Static allocation: Static allocation is used for objects with a fixed size and a lifetime that spans the entire program’s execution. It could be variable placed in global scope (typically any region outside block or function) or initializing variable with static keyword in some programming languages. Object allocated statically has a fixed and reserved place in the program memory, making it accessible anywhere and anytime in the program.

Scope Rules

Scope rules are the rules about visibility and accessibility of variables, functions, and other identifiers within a program. They determine where and for how long an identifier can be referenced or used.

Static Scope

We call the languages that determine scope of an identifier in compile-time based on the lexical structure of the program as static scope or lexical scope. Example of statically scoped languages are C, C++, Java, Python, and most programming languages in general.

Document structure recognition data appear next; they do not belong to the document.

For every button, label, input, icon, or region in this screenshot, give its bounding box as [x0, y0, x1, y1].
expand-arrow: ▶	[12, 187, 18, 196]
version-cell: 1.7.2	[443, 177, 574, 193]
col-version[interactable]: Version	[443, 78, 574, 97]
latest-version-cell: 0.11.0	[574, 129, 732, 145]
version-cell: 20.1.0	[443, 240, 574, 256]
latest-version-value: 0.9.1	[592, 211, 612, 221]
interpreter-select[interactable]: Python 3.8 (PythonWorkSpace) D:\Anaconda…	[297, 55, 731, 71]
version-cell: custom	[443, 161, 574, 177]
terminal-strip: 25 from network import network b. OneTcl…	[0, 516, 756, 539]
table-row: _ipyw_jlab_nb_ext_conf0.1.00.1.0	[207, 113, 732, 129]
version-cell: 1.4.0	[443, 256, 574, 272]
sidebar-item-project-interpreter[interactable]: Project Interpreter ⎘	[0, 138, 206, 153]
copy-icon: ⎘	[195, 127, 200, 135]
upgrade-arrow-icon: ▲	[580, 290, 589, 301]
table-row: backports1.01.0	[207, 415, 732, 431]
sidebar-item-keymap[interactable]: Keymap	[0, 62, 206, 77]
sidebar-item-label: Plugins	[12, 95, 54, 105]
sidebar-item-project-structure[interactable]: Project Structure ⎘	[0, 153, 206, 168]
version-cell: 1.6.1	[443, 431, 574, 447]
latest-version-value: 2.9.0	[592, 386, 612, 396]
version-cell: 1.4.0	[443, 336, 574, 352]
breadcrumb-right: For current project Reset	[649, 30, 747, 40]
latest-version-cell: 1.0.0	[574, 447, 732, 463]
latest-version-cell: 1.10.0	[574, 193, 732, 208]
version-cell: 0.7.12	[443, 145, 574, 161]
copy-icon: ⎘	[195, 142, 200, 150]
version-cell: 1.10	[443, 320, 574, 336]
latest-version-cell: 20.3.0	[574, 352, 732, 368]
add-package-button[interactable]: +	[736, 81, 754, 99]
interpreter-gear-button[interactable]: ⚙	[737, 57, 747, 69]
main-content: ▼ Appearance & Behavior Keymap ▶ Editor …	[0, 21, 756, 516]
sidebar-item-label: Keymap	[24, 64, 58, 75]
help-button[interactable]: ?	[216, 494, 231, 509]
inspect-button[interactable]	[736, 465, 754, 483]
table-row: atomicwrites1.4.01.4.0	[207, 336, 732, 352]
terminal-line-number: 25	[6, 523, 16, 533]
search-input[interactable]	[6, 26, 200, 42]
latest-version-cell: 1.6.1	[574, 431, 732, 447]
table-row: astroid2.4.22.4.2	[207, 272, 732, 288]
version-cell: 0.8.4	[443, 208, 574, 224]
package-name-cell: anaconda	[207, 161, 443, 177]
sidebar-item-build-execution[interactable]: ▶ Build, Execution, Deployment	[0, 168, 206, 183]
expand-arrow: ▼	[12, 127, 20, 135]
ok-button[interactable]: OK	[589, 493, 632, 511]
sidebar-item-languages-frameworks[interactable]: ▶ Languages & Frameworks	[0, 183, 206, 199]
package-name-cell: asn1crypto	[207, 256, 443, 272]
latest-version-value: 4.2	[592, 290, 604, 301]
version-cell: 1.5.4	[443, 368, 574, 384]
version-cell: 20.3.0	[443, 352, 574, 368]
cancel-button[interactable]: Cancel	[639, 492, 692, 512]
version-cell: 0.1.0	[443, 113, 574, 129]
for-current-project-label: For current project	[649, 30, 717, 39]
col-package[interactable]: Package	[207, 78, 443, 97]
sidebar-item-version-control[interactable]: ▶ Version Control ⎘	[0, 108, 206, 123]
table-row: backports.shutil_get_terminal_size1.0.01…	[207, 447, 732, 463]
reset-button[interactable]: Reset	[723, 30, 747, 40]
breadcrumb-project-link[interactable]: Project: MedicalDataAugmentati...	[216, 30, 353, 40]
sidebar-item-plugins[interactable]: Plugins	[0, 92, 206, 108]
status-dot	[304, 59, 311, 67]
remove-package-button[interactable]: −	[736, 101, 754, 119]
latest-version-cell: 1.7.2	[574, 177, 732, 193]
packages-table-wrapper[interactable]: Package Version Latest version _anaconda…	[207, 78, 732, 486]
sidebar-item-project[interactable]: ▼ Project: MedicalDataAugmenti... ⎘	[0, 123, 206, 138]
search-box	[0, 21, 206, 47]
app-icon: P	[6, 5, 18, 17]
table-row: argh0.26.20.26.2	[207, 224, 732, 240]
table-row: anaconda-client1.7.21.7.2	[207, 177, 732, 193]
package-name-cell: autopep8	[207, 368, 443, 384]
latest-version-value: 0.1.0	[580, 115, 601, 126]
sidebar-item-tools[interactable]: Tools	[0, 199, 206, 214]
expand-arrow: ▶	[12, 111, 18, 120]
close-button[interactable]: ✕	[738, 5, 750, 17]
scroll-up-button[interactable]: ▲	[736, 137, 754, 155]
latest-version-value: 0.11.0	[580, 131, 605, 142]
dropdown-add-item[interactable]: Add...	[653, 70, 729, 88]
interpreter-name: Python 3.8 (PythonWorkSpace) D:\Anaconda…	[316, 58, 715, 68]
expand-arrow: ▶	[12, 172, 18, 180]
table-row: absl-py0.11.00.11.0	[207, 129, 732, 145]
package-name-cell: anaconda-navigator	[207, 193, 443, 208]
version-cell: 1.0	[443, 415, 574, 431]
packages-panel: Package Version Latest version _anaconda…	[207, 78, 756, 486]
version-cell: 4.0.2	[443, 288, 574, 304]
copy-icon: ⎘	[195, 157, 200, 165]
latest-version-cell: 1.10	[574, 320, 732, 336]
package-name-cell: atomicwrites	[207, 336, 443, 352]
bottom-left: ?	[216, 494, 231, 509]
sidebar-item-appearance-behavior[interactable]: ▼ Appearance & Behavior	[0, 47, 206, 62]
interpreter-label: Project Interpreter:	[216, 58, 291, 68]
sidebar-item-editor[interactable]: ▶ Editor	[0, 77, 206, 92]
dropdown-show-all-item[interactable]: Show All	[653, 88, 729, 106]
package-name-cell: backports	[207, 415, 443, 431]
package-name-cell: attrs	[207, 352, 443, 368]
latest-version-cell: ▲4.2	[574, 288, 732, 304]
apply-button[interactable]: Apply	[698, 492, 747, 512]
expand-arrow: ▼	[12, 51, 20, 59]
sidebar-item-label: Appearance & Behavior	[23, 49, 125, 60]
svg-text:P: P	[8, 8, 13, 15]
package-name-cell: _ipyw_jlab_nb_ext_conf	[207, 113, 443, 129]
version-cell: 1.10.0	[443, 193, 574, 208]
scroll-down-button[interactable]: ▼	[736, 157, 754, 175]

For example, below are code taken from Wikipedia. The lexical structure of program refers to the arrangement of its code into blocks, functions, and other nested structures. Each block or function introduces a new scope.

program A;
var I:integer;
    K:char;

    procedure B;
    var K:real;
        L:integer;

        procedure C;
        var M:real;
        begin
         (*scope A+B+C*)
        end;

     (*scope A+B*)
    end;

 (*scope A*)
end.

When a variable is declared within a block or subroutine, its scope is limited to that block or subroutine and any nested blocks or subroutines within it. When a variable is referenced within a nested subroutine, the compiler or interpreter first searches for its declaration within the nested subroutine’s scope. If the variable is not found, it continues the search in the enclosing (parent) scope and proceeds up the lexical chain until the declaration is found or until the global scope is reached. The process of resolving variable binding (finding out which variable does a name belong to) in nested scopes is called static chains.

Static chains
Source: Book 2 page 120

When multiple declaration are found, the nearest declaration are typically bound, this is called the nearest declaration rule. We call a situation in which a variable declaration in an inner scope has the same name as a variable declared in an outer scope, temporarily hiding the outer binding as shadowing. When there is shadowing, we also say the scope has a hole in it.

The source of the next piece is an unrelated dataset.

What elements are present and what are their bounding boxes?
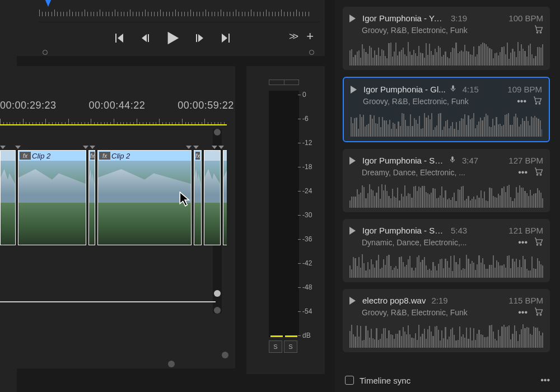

Since static scope uses the program structure, it is generally required to declare variables before they are used. This is because static scoping relies on the program’s structure and the location of variable declarations in the source code to determine the scope of variables.

Declare vs Define

Some programming languages have a strict requirement for declaring entities before they are used. For example, languages like C and C++ require a forward declaration when forward referencing a function or a structure. The use of forward declaration is helpful for compiler when defining a recursive subroutine or types.

Declaration refers to the introduction of a name and its scope, while definition “defines” the actual thing that a name is bound to. For example, int x; is declaring a name x and associating it with int type within the current scope, while int x = 42; not only declaring but also specifying actual value and allocating memory for x.

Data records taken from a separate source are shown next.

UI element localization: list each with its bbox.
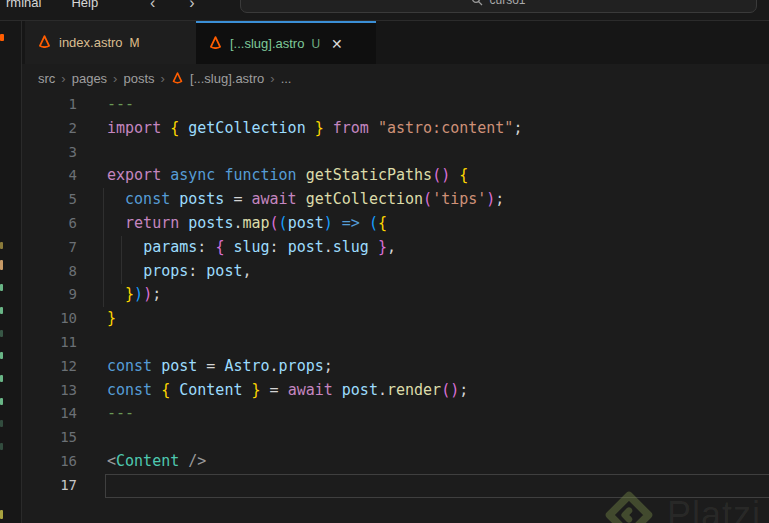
- tab-label: index.astro: [59, 35, 123, 50]
- code-token: [179, 452, 188, 470]
- code-token: ;: [513, 119, 522, 137]
- code-line[interactable]: 7 params: { slug: post.slug },: [22, 236, 769, 260]
- code-token: =>: [342, 214, 360, 232]
- code-token: Astro: [224, 357, 269, 375]
- breadcrumb-item-symbol[interactable]: ...: [281, 71, 292, 86]
- code-token: .: [270, 357, 279, 375]
- sidebar-fragment: [0, 352, 3, 359]
- code-line[interactable]: 11: [22, 331, 769, 355]
- code-token: 'tips': [432, 190, 486, 208]
- line-number: 11: [22, 331, 77, 355]
- breadcrumb-item-pages[interactable]: pages: [72, 71, 107, 86]
- code-token: {: [459, 166, 468, 184]
- breadcrumb-item-src[interactable]: src: [38, 71, 55, 86]
- code-line[interactable]: 1---: [22, 93, 769, 117]
- breadcrumb-item-file[interactable]: [...slug].astro: [190, 71, 264, 86]
- code-token: ---: [107, 404, 134, 422]
- sidebar-fragment: [0, 284, 3, 291]
- sidebar-fragment: [0, 34, 4, 41]
- code-token: />: [188, 452, 206, 470]
- code-line[interactable]: 10}: [22, 307, 769, 331]
- line-number: 8: [22, 260, 77, 284]
- code-token: ---: [107, 95, 134, 113]
- menu-bar: rminal Help: [2, 0, 102, 12]
- code-token: params: [143, 238, 197, 256]
- command-center-search[interactable]: curso1: [240, 0, 757, 13]
- sidebar-fragment: [0, 398, 3, 405]
- code-token: slug: [333, 238, 369, 256]
- line-number: 14: [22, 402, 77, 426]
- code-token: render: [387, 381, 441, 399]
- code-line[interactable]: 13const { Content } = await post.render(…: [22, 379, 769, 403]
- code-line[interactable]: 15: [22, 426, 769, 450]
- code-token: (: [369, 214, 378, 232]
- code-token: props: [279, 357, 324, 375]
- code-text: [77, 474, 107, 498]
- code-text: }: [77, 307, 116, 331]
- code-token: ): [450, 381, 459, 399]
- line-number: 7: [22, 236, 77, 260]
- explorer-sidebar-sliver[interactable]: [0, 21, 22, 523]
- menu-item-help[interactable]: Help: [67, 0, 102, 12]
- code-token: return: [125, 214, 179, 232]
- code-token: ;: [495, 190, 504, 208]
- code-token: :: [270, 238, 279, 256]
- code-token: [107, 238, 143, 256]
- code-token: await: [252, 190, 297, 208]
- code-text: ---: [77, 402, 134, 426]
- code-line[interactable]: 4export async function getStaticPaths() …: [22, 164, 769, 188]
- code-token: import: [107, 119, 161, 137]
- code-token: [170, 381, 179, 399]
- code-token: ,: [387, 238, 396, 256]
- code-token: [333, 381, 342, 399]
- breadcrumb: src › pages › posts › [...slug].astro › …: [22, 64, 769, 93]
- close-tab-icon[interactable]: ✕: [331, 36, 343, 52]
- code-token: .: [378, 381, 387, 399]
- code-token: export: [107, 166, 161, 184]
- menu-item-terminal[interactable]: rminal: [2, 0, 45, 12]
- code-token: [261, 381, 270, 399]
- code-line[interactable]: 12const post = Astro.props;: [22, 355, 769, 379]
- code-line[interactable]: 14---: [22, 402, 769, 426]
- code-token: [197, 357, 206, 375]
- line-number: 13: [22, 379, 77, 403]
- code-token: [360, 214, 369, 232]
- breadcrumb-item-posts[interactable]: posts: [123, 71, 154, 86]
- code-line[interactable]: 6 return posts.map((post) => ({: [22, 212, 769, 236]
- code-token: async: [170, 166, 215, 184]
- line-number: 1: [22, 93, 77, 117]
- sidebar-fragment: [0, 420, 3, 427]
- code-token: ;: [324, 357, 333, 375]
- code-token: }: [125, 285, 134, 303]
- tab-index-astro[interactable]: index.astro M: [25, 21, 196, 64]
- code-token: await: [288, 381, 333, 399]
- code-token: [107, 285, 125, 303]
- code-line[interactable]: 5 const posts = await getCollection('tip…: [22, 188, 769, 212]
- code-token: ;: [152, 285, 161, 303]
- code-token: getStaticPaths: [306, 166, 432, 184]
- code-lines-container: 1---2import { getCollection } from "astr…: [22, 93, 769, 498]
- nav-forward-icon[interactable]: ›: [189, 0, 194, 12]
- nav-back-icon[interactable]: ‹: [150, 0, 155, 12]
- code-token: [369, 238, 378, 256]
- code-text: <Content />: [77, 450, 206, 474]
- code-token: ,: [242, 262, 251, 280]
- code-token: ): [134, 285, 143, 303]
- code-line[interactable]: 17: [22, 474, 769, 498]
- tab-slug-astro[interactable]: [...slug].astro U ✕: [196, 21, 376, 64]
- code-line[interactable]: 8 props: post,: [22, 260, 769, 284]
- code-text: }));: [77, 283, 161, 307]
- code-token: [107, 262, 143, 280]
- code-line[interactable]: 2import { getCollection } from "astro:co…: [22, 117, 769, 141]
- code-line[interactable]: 9 }));: [22, 283, 769, 307]
- code-text: return posts.map((post) => ({: [77, 212, 387, 236]
- code-token: post: [288, 214, 324, 232]
- git-modified-badge: M: [130, 36, 140, 50]
- code-line[interactable]: 3: [22, 141, 769, 165]
- line-number: 10: [22, 307, 77, 331]
- sidebar-fragment: [0, 375, 3, 382]
- code-editor[interactable]: 1---2import { getCollection } from "astr…: [22, 93, 769, 523]
- sidebar-fragment: [0, 510, 3, 519]
- code-line[interactable]: 16<Content />: [22, 450, 769, 474]
- tab-label: [...slug].astro: [230, 36, 304, 51]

Note that int is a primitive type, so memory allocation actually happens at declaration.

When making a recursive type like a linked list in C, we will need to declare the type first before defining it.

struct Node; // Declaration

struct Node { // Definition, it defines that struct Node has int data and another struct Node
    int data;
    struct Node* next; // Can't use if not declared first
};

Dynamic Scope

On the other hand, dynamic scope language resolve variables binding at runtime. When a variable is referenced, the program searches for the most recent binding of the variable, starting from the current execution context and moving up the call stack.

The nature of binding resolution during runtime introduces challenges for compilers, where they analyze and translate source code with binding information resolved statically. Dynamically scoped language are typically interpreted, because they evaluate expressions and resolve variable bindings dynamically as the program runs. Example of dynamically scoped language are old languages like Lisp and APL.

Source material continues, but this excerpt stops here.